Autoři: Fang Yu aff001;  Nicholas A. Hein aff001;  Danstan S. Bagenda aff002
Působiště autorů: Department of Biostatistics, University of Nebraska Medical Center, Omaha, Nebraska, United States of America aff001;  Department of Anesthesiology, University of Nebraska Medical Center, Omaha, Nebraska, United States of America aff002
Vyšlo v časopise: PLoS ONE 15(1)
Kategorie: Research Article
doi: 10.1371/journal.pone.0226237



Approximately two-thirds of HIV-infected individuals reside in sub-Saharan Africa. The region accounts for 68% of the new HIV infections occurring worldwide with almost one-half of these infections being among young adults aged 12–24 years. Cowan and colleagues conducted a community-based, multi-component HIV intervention aimed at youth in rural Zimbabwe. Despite some changes in knowledge and attitudes, the community-based intervention did not affect the prevalence of HIV or HSV-2. We selected this frequently cited study for replication since it incorporates individual-, community-, and structural- level intervention components that are often considered in global HIV/AIDS prevention programs. Additionally, the intervention could be easily scaled-up, which is especially important in the context of limited resources. Although this study indicated no intervention effects in reducing HIV, the authors acknowledged some key methodological challenges. Our replication analysis provided important insights regarding the impact of these challenges to the interpretation of the results of this study.


Our replication study focused on replicating Cowan’s findings and assessing the robustness of Cowan’s results to alternative analytical models based on their study design. We determined how out-migration occurring during Cowan’s study may have affected the population characteristics, the intervention exposure level, and the study findings. While the original intervention targeted knowledge and attitudes as a mechanism to decrease HIV/HSV-2, the Cowan study evaluated the intervention effects on knowledge, attitudes, and prevalence of HIV or HSV-2 separately.
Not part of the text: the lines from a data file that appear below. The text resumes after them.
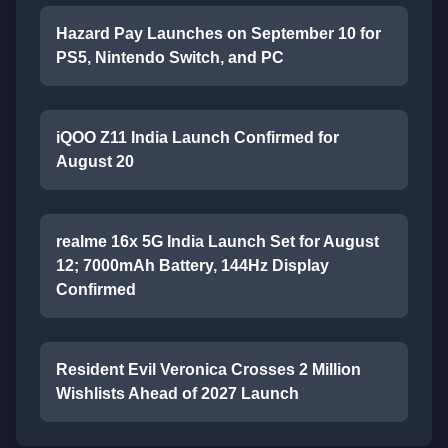
Hazard Pay Launches on September 10 for
PS5, Nintendo Switch, and PC
iQOO Z11 India Launch Confirmed for
August 20
realme 16x 5G India Launch Set for August
12; 7000mAh Battery, 144Hz Display
Confirmed
Resident Evil Veronica Crosses 2 Million
Wishlists Ahead of 2027 Launch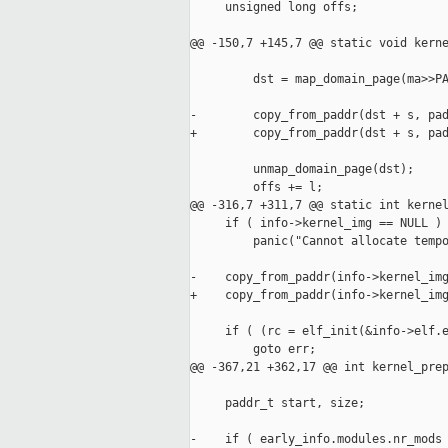
     unsigned long offs;

@@ -150,7 +145,7 @@ static void kerne
         dst = map_domain_page(ma>>PA
-        copy_from_paddr(dst + s, pad
+        copy_from_paddr(dst + s, pad
         unmap_domain_page(dst);

         offs += l;

@@ -316,7 +311,7 @@ static int kernel
     if ( info->kernel_img == NULL )

         panic("Cannot allocate tempo
-    copy_from_paddr(info->kernel_img
+    copy_from_paddr(info->kernel_img
     if ( (rc = elf_init(&info->elf.e
         goto err;

@@ -367,21 +362,17 @@ int kernel_prep
     paddr_t start, size;

-    if ( early_info.modules.nr_mods 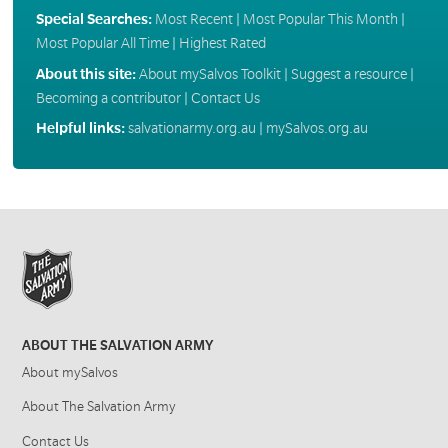
Special Searches:
Most Recent
|
Most Popular This Month
|
Most Popular All Time
|
Highest Rated
About this site:
About mySalvos Toolkit
|
Suggest a resource
|
Becoming a contributor
|
Contact Us
Helpful links:
salvationarmy.org.au
|
mySalvos.org.au
ABOUT THE SALVATION ARMY
About mySalvos
About The Salvation Army
Contact Us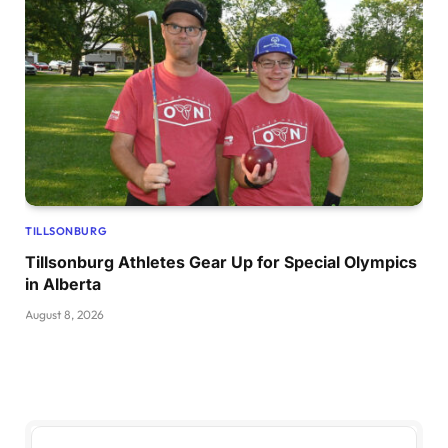
TILLSONBURG
Tillsonburg Athletes Gear Up for Special Olympics
in Alberta
August 8, 2026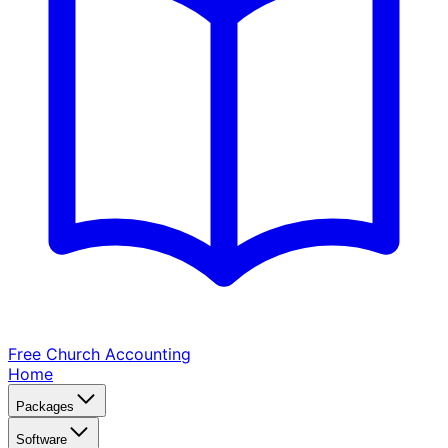
Free Church
Accounting
Home
Packages
Software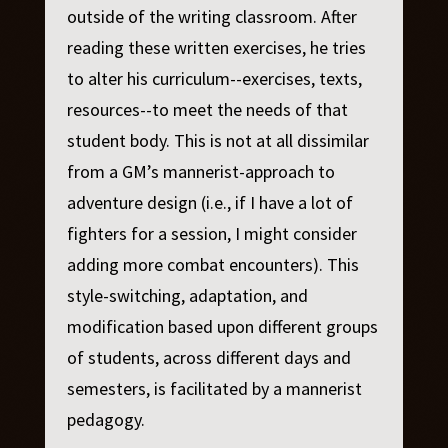
outside of the writing classroom. After
reading these written exercises, he tries
to alter his curriculum--exercises, texts,
resources--to meet the needs of that
student body. This is not at all dissimilar
from a GM’s mannerist-approach to
adventure design (i.e., if I have a lot of
fighters for a session, I might consider
adding more combat encounters). This
style-switching, adaptation, and
modification based upon different groups
of students, across different days and
semesters, is facilitated by a mannerist
pedagogy.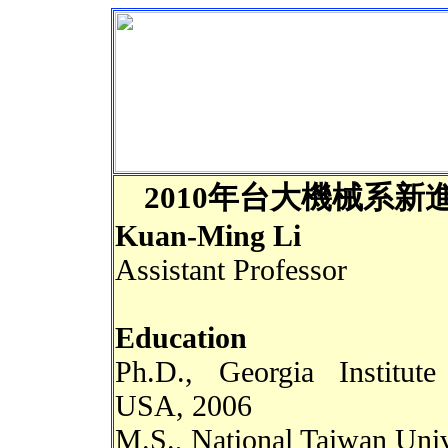
2
010
年
台大機械系新
Kuan-Ming Li
Assistant Professor
Education
Ph.D., Georgia Institut
USA, 2006
M.S., National Taiwan Univ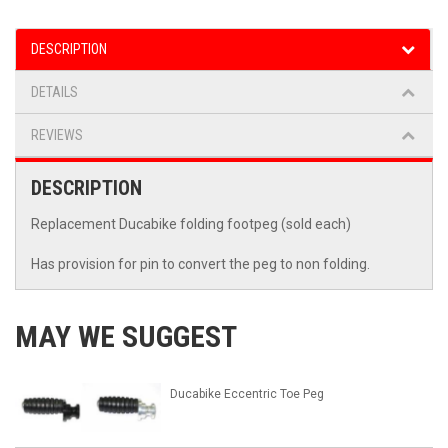
DESCRIPTION
DETAILS
REVIEWS
DESCRIPTION
Replacement Ducabike folding footpeg (sold each)
Has provision for pin to convert the peg to non folding.
MAY WE SUGGEST
Ducabike Eccentric Toe Peg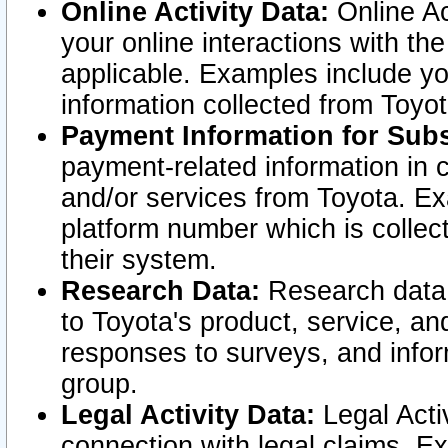
Online Activity Data:
Online Ac
your online interactions with t
applicable. Examples include yo
information collected from Toyo
Payment Information for Subs
payment-related information in 
and/or services from Toyota. Ex
platform number which is collec
their system.
Research Data:
Research data i
to Toyota's product, service, a
responses to surveys, and infor
group.
Legal Activity Data:
Legal Activ
connection with legal claims. Ex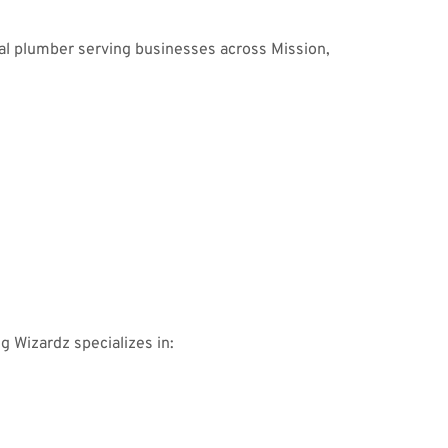
al plumber serving businesses across Mission,
ng Wizardz specializes in: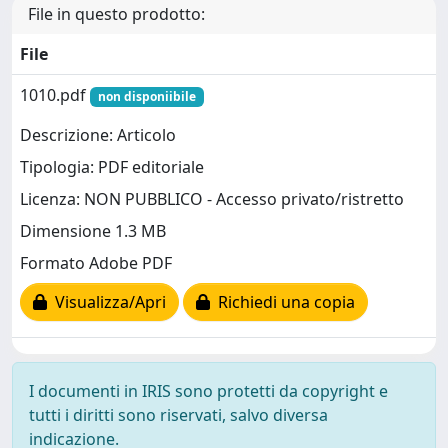
File in questo prodotto:
File
1010.pdf
non disponiibile
Descrizione: Articolo
Tipologia: PDF editoriale
Licenza: NON PUBBLICO - Accesso privato/ristretto
Dimensione 1.3 MB
Formato Adobe PDF
Visualizza/Apri
Richiedi una copia
I documenti in IRIS sono protetti da copyright e
tutti i diritti sono riservati, salvo diversa
indicazione.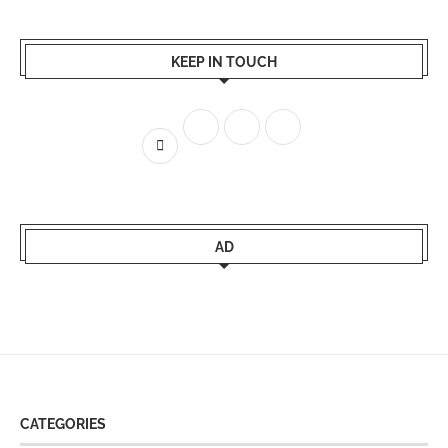
KEEP IN TOUCH
AD
CATEGORIES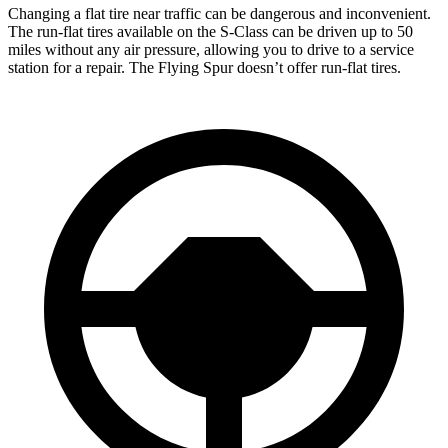
Changing a flat tire near traffic can be dangerous and inconvenient.
The run-flat tires available on the S-Class can be driven up to 50
miles without any air pressure, allowing you to drive to a service
station for a repair. The Flying Spur doesn’t offer run-flat tires.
To better identify the pathway describing the interrelationship among the intervention and knowledge, attitudes, and prevalence of HIV or HSV-2, we assessed whether increases in knowledge or attitudes were associated with decreased HIV or HSV-2 prevalence.


We replicated the original findings with minor discrepancies during the pure replication. Our additional analyses revealed that the study population characteristics changed over time in ways that may have affected outcomes. These changes also affected the levels of intervention exposure, with 48.7% males and 75.5% females of the intervention group receiving low-level exposure. Both genders with higher level intervention exposure experienced higher increments in multiple knowledge, attitude, and sexual risk behavior outcomes. Unfortunately, these did not translate to a significant reduction in HIV or HSV-2 regardless of the level and combination of knowledge and attitude domains. However, males receiving high-level intervention exposure compared to control indicated significantly lower odds of having HIV or HSV-2 under a Bayesian modeling paradigm.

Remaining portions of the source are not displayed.